The old man jumped out of the carriage and ran into another beershop. Before they reached his lodgings he visited two more; and every time his son waited silently and patiently. When, having dismissed the cabman, they crossed the broad, muddy yard to the rooms of the “old woman,” Musátoff looked contused and guilty, grunted timidly, and smacked his lips.

“Bórenka,” he began, in an imploring voice, “if the old woman says anything of that kind to you—you understand—don’t pay any attention to her. And be polite to her. She is very ignorant and impertinent, but not a bad sort at bottom. She has a good, warm heart.”

They crossed the yard and entered a dark hall. The door squeaked, the kitchen smelt, the samovar smoked, and shrill voices were heard…. While they passed through the kitchen Boris noticed only the black smoke, a rope with washing spread out, and the chimney of a samovar, through the chinks of which burst golden sparks.

“This is my cell,” said Musátoff, bowing his head, and showing his son into a little, low-ceilinged room, filled with atmosphere unbearable from proximity to the kitchen. At a table sat three women, helping one another to food. Seeing the guest, they looked at one another and stopped eating.

“Well, did you get it?” asked one, apparently “the old woman,” roughly.

“Got it, got it,” stammered the old man. “Now, Boris, do us the honour! Sit down! With us, brother—young man—everything is simple…. We live in a simple way.”

Musátoff fussed about without any visible reason. He was ashamed before his son, and at the same time apparently wished to bear himself before the women as a man of importance and a forsaken, unhappy father.

“Yes, brother mine—young man—we live simply, without show-off,” he stammered. “We are plain folk, young man…. We are not like you … we do, not trouble to throw dust in other people’s eyes. No!… A drop of vodka, eh?”

One of the women, ashamed of drinking before a stranger, sighed and said:

“I must have another glass after these mushrooms. After mushrooms, whether you like it or not, you have to drink…. Ivan Gerasiuitch, ask him … perhaps he’ll have a drink.”

“Drink, young man!” said Musátoff, without looking at his son. “Wines and liqueurs we don’t keep, brother, we live plainly.”

“I’m afraid our arrangements don’t suit him,” sighed the old woman.

“Leave him alone, leave him alone, he’ll drink all right.”

To avoid giving offence to his father, Boris took a glass, and drained it in silence. When the samovar was brought in he, silently and with a melancholy air—again to please his father—drank two cups of atrocious tea. And without a word he listened while the “old woman” lamented the fact that in this world you will sometimes find cruel and godless children who forsake their parents in their old age.

“I know what you are thinking,” said the drunken old man, falling into his customary state of excitement. “You are thinking that I have fallen in the world, that I have dirtied myself, that I am an object of pity! But in my mind this simple life is far more natural than yours, young man. I do not need for anything … and I have no intention of humiliating myself … I can stand a lot … but tolerance is at an end when a brat of a boy looks at me with pity.”

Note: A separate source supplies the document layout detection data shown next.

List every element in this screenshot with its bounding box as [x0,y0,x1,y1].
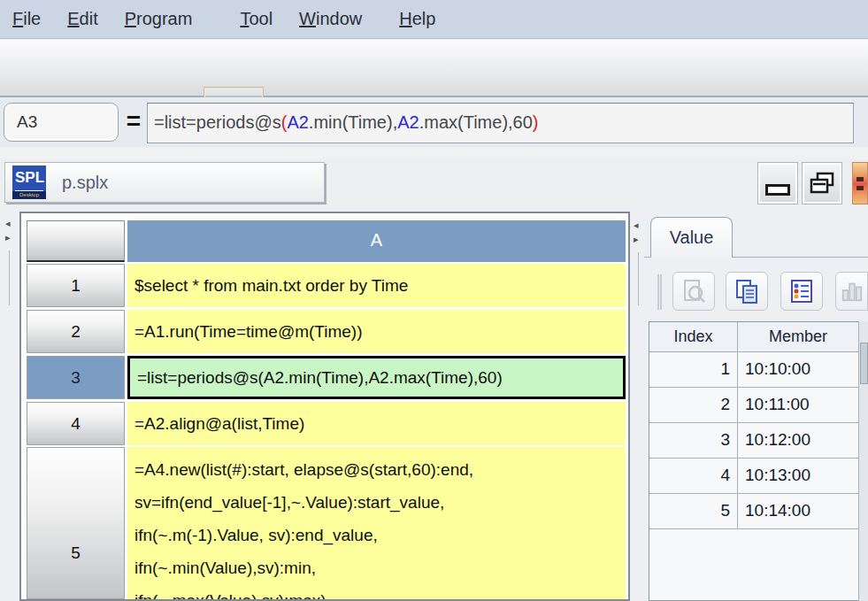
cell-a2[interactable]: =A1.run(Time=time@m(Time)) [127,310,626,353]
row-header-3-selected[interactable]: 3 [27,356,125,399]
main-area: ◂ ▸ A 1 2 3 4 5 $select * from main.txt … [0,206,868,601]
value-row-3-member[interactable]: 10:12:00 [738,423,858,458]
menu-help[interactable]: Help [399,5,448,33]
menu-window[interactable]: Window [299,5,374,33]
cell-reference-input[interactable]: A3 [4,103,119,142]
right-splitter[interactable] [638,252,639,305]
detail-list-icon [788,278,815,304]
chart-icon [840,279,864,304]
menu-tool[interactable]: Tool [240,5,285,33]
value-table-header-member[interactable]: Member [738,322,858,352]
row-header-2[interactable]: 2 [27,310,125,353]
main-toolbar [0,40,868,97]
formula-bar: A3 = =list=periods@s(A2.min(Time),A2.max… [0,97,868,147]
value-row-1-index[interactable]: 1 [649,352,738,388]
menu-bar: File Edit Program Tool Window Help [0,0,868,39]
show-detail-button[interactable] [780,272,823,311]
cell-a5[interactable]: =A4.new(list(#):start, elapse@s(start,60… [127,447,626,599]
collapse-right-icon[interactable]: ◂ [634,220,639,230]
tab-value[interactable]: Value [650,217,733,258]
cascade-button[interactable] [802,162,842,204]
row-header-5[interactable]: 5 [27,447,125,599]
menu-edit[interactable]: Edit [67,5,110,33]
cell-a1[interactable]: $select * from main.txt order by Time [127,264,626,307]
equals-button[interactable]: = [122,103,145,142]
formula-input[interactable]: =list=periods@s(A2.min(Time),A2.max(Time… [147,103,854,143]
value-row-5-member[interactable]: 10:14:00 [738,494,858,529]
left-splitter[interactable] [9,250,10,305]
expand-right-icon[interactable]: ▸ [634,235,639,244]
grid-corner-cell[interactable] [27,220,125,262]
value-scrollbar-thumb[interactable] [860,343,868,384]
draw-chart-button[interactable] [835,272,868,311]
cascade-windows-icon [809,171,835,196]
value-row-3-index[interactable]: 3 [649,423,738,458]
menu-file[interactable]: File [12,5,53,33]
horizontal-splitter[interactable] [0,147,868,159]
cell-a4[interactable]: =A2.align@a(list,Time) [127,402,626,445]
tab-label: p.splx [62,173,108,193]
column-header-a[interactable]: A [127,220,626,262]
close-icon [856,177,864,181]
spl-desktop-window: File Edit Program Tool Window Help [0,0,868,601]
row-header-1[interactable]: 1 [27,264,125,307]
expand-left-icon[interactable]: ▸ [5,233,11,243]
value-row-4-member[interactable]: 10:13:00 [738,458,858,494]
menu-program[interactable]: Program [125,5,205,33]
close-button[interactable] [852,162,868,204]
value-panel: ◂ ▸ Value Index Member 1 10:10:0 [632,206,868,601]
cellset-grid: A 1 2 3 4 5 $select * from main.txt orde… [19,212,630,601]
collapse-left-icon[interactable]: ◂ [5,219,11,228]
value-row-2-member[interactable]: 10:11:00 [738,388,858,423]
value-table: Index Member 1 10:10:00 2 10:11:00 3 10:… [649,321,859,601]
spl-logo-icon: SPL Desktop [12,166,46,199]
minimize-button[interactable] [757,162,798,204]
value-row-1-member[interactable]: 10:10:00 [738,352,858,388]
zoom-page-icon [680,278,707,304]
value-toolbar-grip[interactable] [657,274,662,310]
row-header-4[interactable]: 4 [27,402,125,445]
value-table-header-index[interactable]: Index [649,322,738,352]
editor-tab-bar: SPL Desktop p.splx [0,159,868,206]
copy-data-button[interactable] [726,272,768,311]
copy-icon [734,278,760,304]
cell-a3-selected[interactable]: =list=periods@s(A2.min(Time),A2.max(Time… [127,356,626,399]
value-row-5-index[interactable]: 5 [649,494,738,529]
tab-p-splx[interactable]: SPL Desktop p.splx [4,162,325,203]
value-scrollbar[interactable] [858,321,868,601]
zoom-preview-button[interactable] [672,272,715,311]
value-row-2-index[interactable]: 2 [649,388,738,423]
value-row-4-index[interactable]: 4 [649,458,738,494]
minimize-icon [765,184,790,196]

When he had drunk his tea, he cleaned a herring, and squeezed onion on it with such vigour that tears of emotion sprang into his eyes. He spoke again of the totalisator, of his winnings, and of a hat of Panama straw for which he had paid sixteen roubles the day before. He lied with the same appetite with which he had drunk and devoured the herring. His son sat silently for more than an hour, and then rose to take leave.

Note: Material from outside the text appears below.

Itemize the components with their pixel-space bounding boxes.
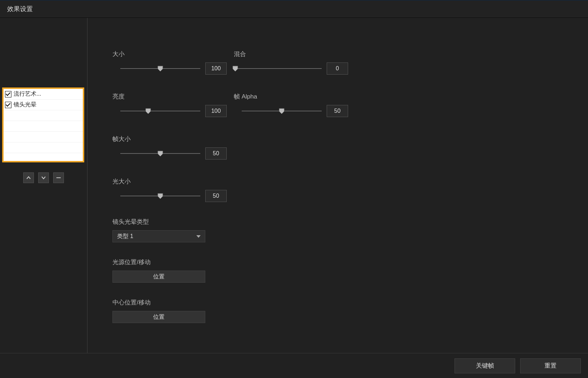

“I wouldn’t think of detaining you,” said Musátoff stiffly. “I ask your pardon, young man, for not living in the way to which you are accustomed.”

He bristled up, sniffed with dignity, and winked to the women.

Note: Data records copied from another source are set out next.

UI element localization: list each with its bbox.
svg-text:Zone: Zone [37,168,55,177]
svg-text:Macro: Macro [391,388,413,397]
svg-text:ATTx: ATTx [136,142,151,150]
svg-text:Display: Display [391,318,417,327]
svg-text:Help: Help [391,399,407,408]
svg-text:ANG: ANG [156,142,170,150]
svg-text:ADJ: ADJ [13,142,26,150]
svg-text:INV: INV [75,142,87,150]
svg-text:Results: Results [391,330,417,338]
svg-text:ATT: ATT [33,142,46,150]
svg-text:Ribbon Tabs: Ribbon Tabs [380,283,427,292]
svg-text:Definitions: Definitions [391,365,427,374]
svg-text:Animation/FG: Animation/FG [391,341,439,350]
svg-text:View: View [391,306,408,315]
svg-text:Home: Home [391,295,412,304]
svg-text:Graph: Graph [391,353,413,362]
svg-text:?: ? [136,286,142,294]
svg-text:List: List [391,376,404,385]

“Good-bye, young man!” he said, escorting his son into the hall. “Attendez!

But in the hall, where it was quite dark, he suddenly pressed his face to his son’s arm, and sobbed. “If I could only see Sóniushka!” he whispered. “Arrange it, Bórenka, angel mine! I will have a shave, and put on one of your suits … and make a severe face. I won’t open my mouth while she’s present I won’t say a word. I swear to God!”

He glanced timidly at the door, from behind which came the shrill voices of the women, smothered his sobs, and said in a loud voice:

“Well, good-bye, young man! Attendez!